3. The method of claim 1, wherein when the tumor cell line coding module is pretrained based on comparative genomic consistency based on the gene expression profile and the gene mutation profile, the gene expression profile and the gene mutation profile are input to the tumor cell line coding module to extract the gene expression characterization and the gene mutation characterization, respectively, a contrast loss is calculated based on the gene expression characterization and the gene mutation characterization, and the tumor cell line coding module is pretrained with the minimized contrast loss as the comparative-based genomic consistency loss.

4. The method for predicting drug sensitivity based on the histologic consistency pre-training of claim 1, wherein when the tumor cell line coding module is pre-trained based on the histologic consistency of the generation formula according to the gene expression diagram and the gene mutation diagram, a generation formula training system is constructed, and the generation formula training system comprises the tumor cell line coding module, a first variation self-encoder and a second variation self-encoder which are connected to the output end of the tumor cell line coding module;

5. The method for predicting drug sensitivity based on the pretraining of the genomic consistency according to claim 1, wherein constructing the gene map, the gene expression map and the gene mutation map based on the tumor cell line histology information including the gene expression amount and the gene mutation information, the proteomics data comprises:

6. The method for predicting drug sensitivity based on histologic consistency pre-training of claim 1, wherein the tumor cell line coding module employs a graph attention network and the drug small molecule coding module employs a graph attention network.

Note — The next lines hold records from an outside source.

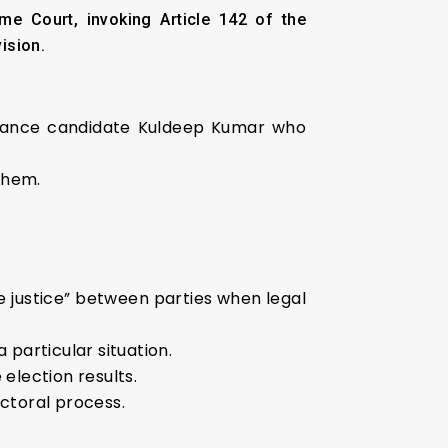
e Court, invoking Article 142 of the
ision.
lliance candidate Kuldeep Kumar who
them.
 justice” between parties when legal
 particular situation.
election results.
ectoral process.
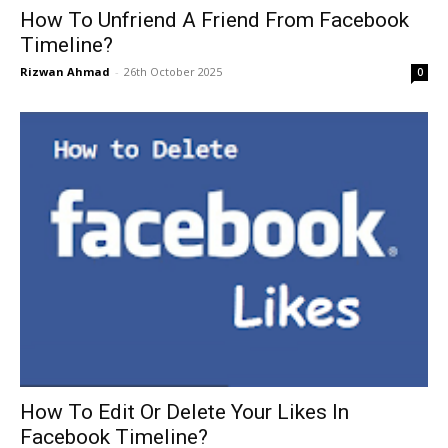
How To Unfriend A Friend From Facebook
Timeline?
Rizwan Ahmad
-
26th October 2025
0
How To Edit Or Delete Your Likes In
Facebook Timeline?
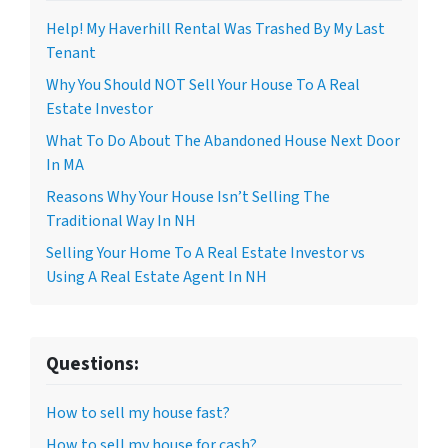
Help! My Haverhill Rental Was Trashed By My Last
Tenant
Why You Should NOT Sell Your House To A Real
Estate Investor
What To Do About The Abandoned House Next Door
In MA
Reasons Why Your House Isn’t Selling The
Traditional Way In NH
Selling Your Home To A Real Estate Investor vs
Using A Real Estate Agent In NH
Questions:
How to sell my house fast?
How to sell my house for cash?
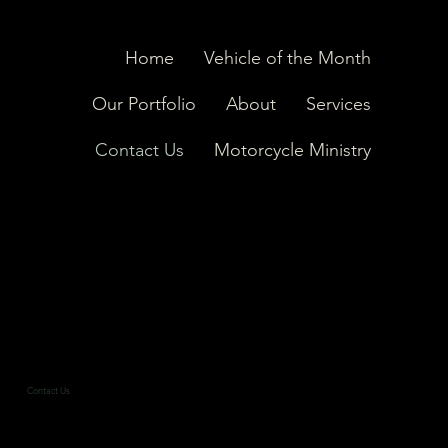
Home
Vehicle of the Month
Our Portfolio
About
Services
Contact Us
Motorcycle Ministry
Contact Us
Reach Out and Rev Up Your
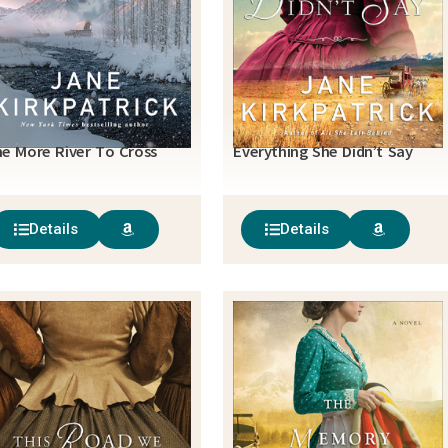
e More River To Cross
Everything She Didn’t Say
Details
Details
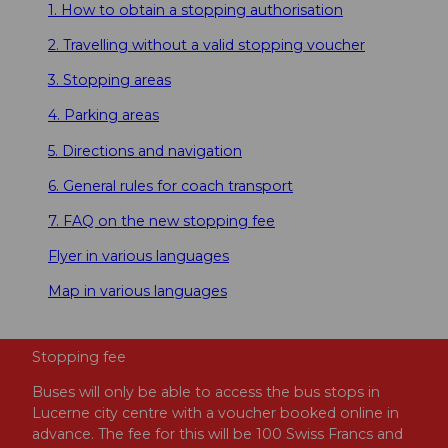
1. How to obtain a stopping authorisation
2. Travelling without a valid stopping voucher
3. Stopping areas
4. Parking areas
5. Directions and navigation
6. General rules for coach transport
7. FAQ on the new stopping fee
Flyer in various languages
Map in various languages
Stopping fee
Buses will only be able to access the bus stops in
Lucerne city centre with a voucher booked online in
advance. The fee for this will be 100 Swiss Francs and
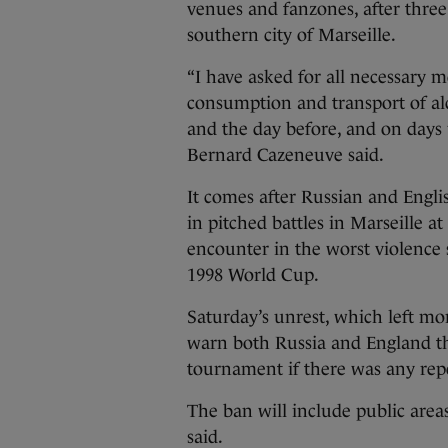
venues and fanzones, after thre
southern city of Marseille.
“I have asked for all necessary m
consumption and transport of alc
and the day before, and on days 
Bernard Cazeneuve said.
It comes after Russian and Englis
in pitched battles in Marseille a
encounter in the worst violence 
1998 World Cup.
Saturday’s unrest, which left m
warn both Russia and England th
tournament if there was any rep
The ban will include public areas
said.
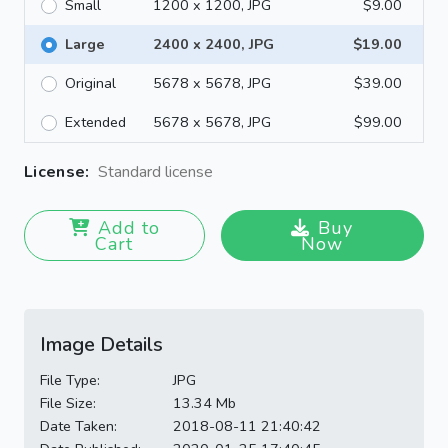
Small
1200 x 1200, JPG
$9.00
Large
2400 x 2400, JPG
$19.00
Original
5678 x 5678, JPG
$39.00
Extended
5678 x 5678, JPG
$99.00
License:
Standard license
Add to
Buy
Cart
Now
Image Details
File Type:
JPG
File Size:
13.34 Mb
Date Taken:
2018-08-11 21:40:42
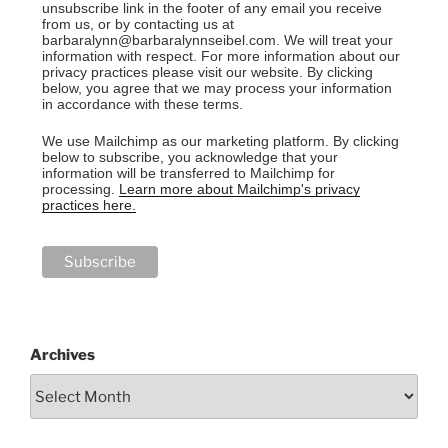
unsubscribe link in the footer of any email you receive
from us, or by contacting us at
barbaralynn@barbaralynnseibel.com. We will treat your
information with respect. For more information about our
privacy practices please visit our website. By clicking
below, you agree that we may process your information
in accordance with these terms.
We use Mailchimp as our marketing platform. By clicking
below to subscribe, you acknowledge that your
information will be transferred to Mailchimp for
processing.
Learn more about Mailchimp's privacy
practices here.
Archives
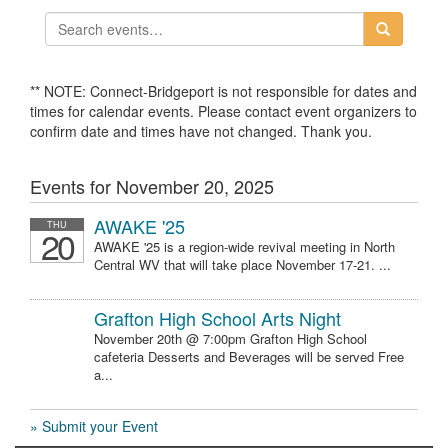
** NOTE: Connect-Bridgeport is not responsible for dates and
times for calendar events. Please contact event organizers to
confirm date and times have not changed. Thank you.
Events for November 20, 2025
AWAKE '25
THU
20
AWAKE '25 is a region-wide revival meeting in North
Central WV that will take place November 17-21. ...
Grafton High School Arts Night
November 20th @ 7:00pm Grafton High School
cafeteria Desserts and Beverages will be served Free
a...
» Submit your Event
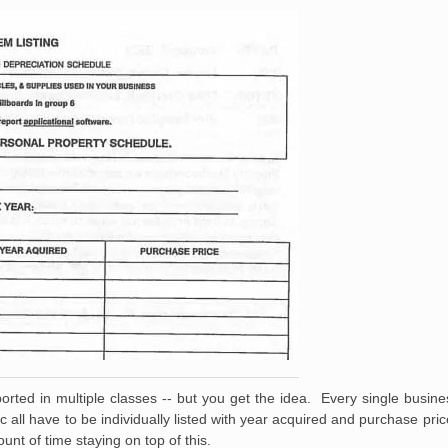
orted in multiple classes -- but you get the idea. Every single busines
etc all have to be individually listed with year acquired and purchase p
nt of time staying on top of this.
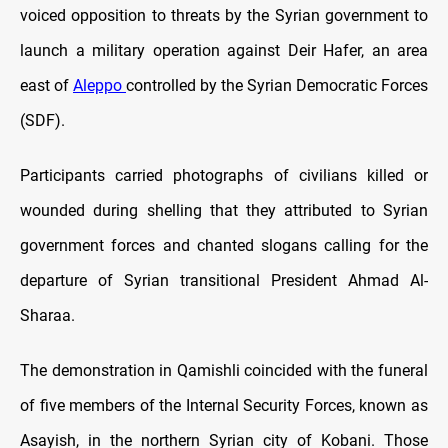
voiced opposition to threats by the Syrian government to
launch a military operation against Deir Hafer, an area
east of
Aleppo
controlled by the Syrian Democratic Forces
(SDF).
Participants carried photographs of civilians killed or
wounded during shelling that they attributed to Syrian
government forces and chanted slogans calling for the
departure of Syrian transitional President Ahmad Al-
Sharaa.
The demonstration in Qamishli coincided with the funeral
of five members of the Internal Security Forces, known as
Asayish, in the northern Syrian city of Kobani. Those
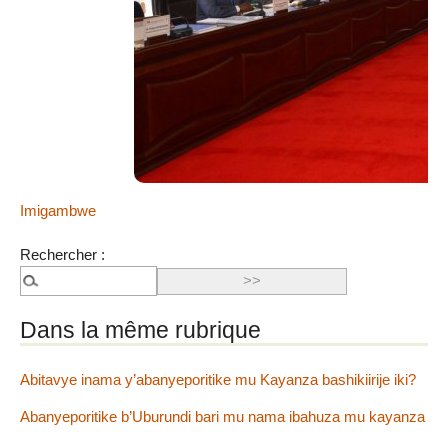
CAWE:
Ntiwandike ibitajanye n’iyi nkuru, ibitutsi, ivyararaza
uwundi canke ibicanishamwo, ntiwandike ibiteye isoni.
Andika email yawe aho vyagenewe. Iciyumviro cawe
kija ahabona ari uko camaze gusuzumwa na IGIHE.bi.
Ibi bidakurikijwe, iciyumviro cawe gishobora kutaja
ahabona canke kigafutwa, murakoze.
Poritike
Imigambwe
Rechercher :
Dans la même rubrique
Abitavye inama y’abanyeporitike mu Kayanza bashikiirije iki?
Abanyeporitike b’Uburundi bari mu nama ibahuza mu kayanza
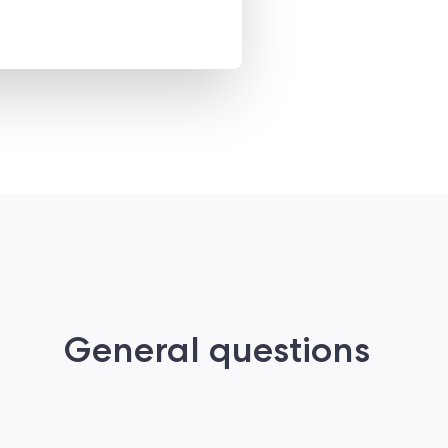
General questions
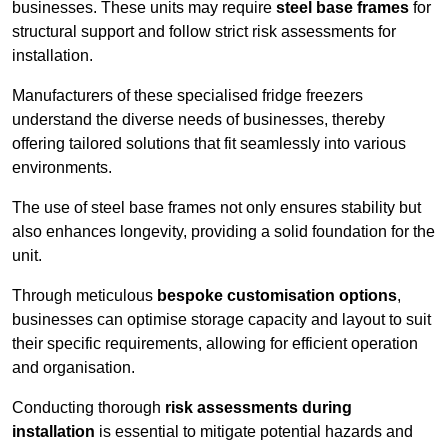
businesses. These units may require
steel base frames
for
structural support and follow strict risk assessments for
installation.
Manufacturers of these specialised fridge freezers
understand the diverse needs of businesses, thereby
offering tailored solutions that fit seamlessly into various
environments.
The use of steel base frames not only ensures stability but
also enhances longevity, providing a solid foundation for the
unit.
Through meticulous
bespoke customisation options
,
businesses can optimise storage capacity and layout to suit
their specific requirements, allowing for efficient operation
and organisation.
Conducting thorough
risk assessments during
installation
is essential to mitigate potential hazards and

7. The method for predicting drug susceptibility based on histology consistency pre-training of claim 1, wherein the parameters of the pre-trained tumor cell line coding module, the drug small molecule coding module and the drug susceptibility prediction module are optimized by using cross entropy of the drug susceptibility prediction result output by the drug susceptibility prediction model and the tag data as a total loss function when the drug susceptibility prediction model is optimized under the supervision of the tag data with the gene map and the drug map as inputs.

8. The method for predicting drug susceptibility based on histologic consistency pre-training of claim 1, wherein obtaining drug small molecule data and constructing a drug map comprises: and constructing a drug graph by taking atoms of drug small molecules as nodes and chemical bonds among the atoms as connecting edges.

9. A drug susceptibility prediction apparatus based on a histologic consistency pre-training, comprising a memory, a processor and a computer program stored in the memory and executable on the processor, wherein the processor, when executing the computer program, implements the drug susceptibility prediction method steps based on a histologic consistency pre-training of any of claims 1-8.